In the records below, find the line that contains "ऐलान किया है, जिसमें", then write out that line and each one after it exactly, up to and including the last.

_Data provided:_
▼

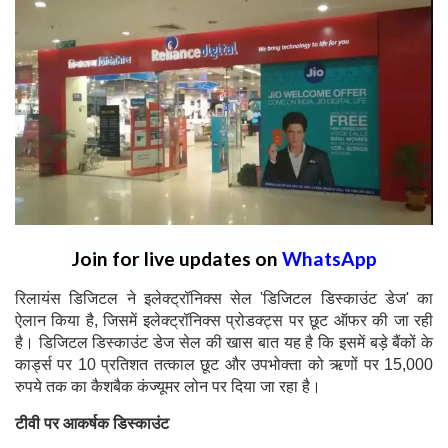
Join for live updates on
WhatsApp
रिलायंस डिजिटल ने इलेक्ट्रॉनिक्स सेल 'डिजिटल डिस्काउंट डेज' का
ऐलान किया है, जिसमें इलेक्ट्रॉनिक्स प्रोडक्ट्स पर छूट ऑफर की जा रही
है। डिजिटल डिस्काउंट डेज सेल की खास बात यह है कि इसमें बड़े बैंकों के
कार्ड्स पर 10 प्रतिशत तत्काल छूट और उपभोक्ता को ऋणों पर 15,000
रुपये तक का कैशबैक कंज्यूमर लोन पर दिया जा रहा है।
टीवी पर आकर्षक डिस्काउंट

▲

_Reply:_
ऐलान किया है, जिसमें इलेक्ट्रॉनिक्स प्रोडक्ट्स पर छूट ऑफर की जा रही
है। डिजिटल डिस्काउंट डेज सेल की खास बात यह है कि इसमें बड़े बैंकों के
कार्ड्स पर 10 प्रतिशत तत्काल छूट और उपभोक्ता को ऋणों पर 15,000
रुपये तक का कैशबैक कंज्यूमर लोन पर दिया जा रहा है।
टीवी पर आकर्षक डिस्काउंट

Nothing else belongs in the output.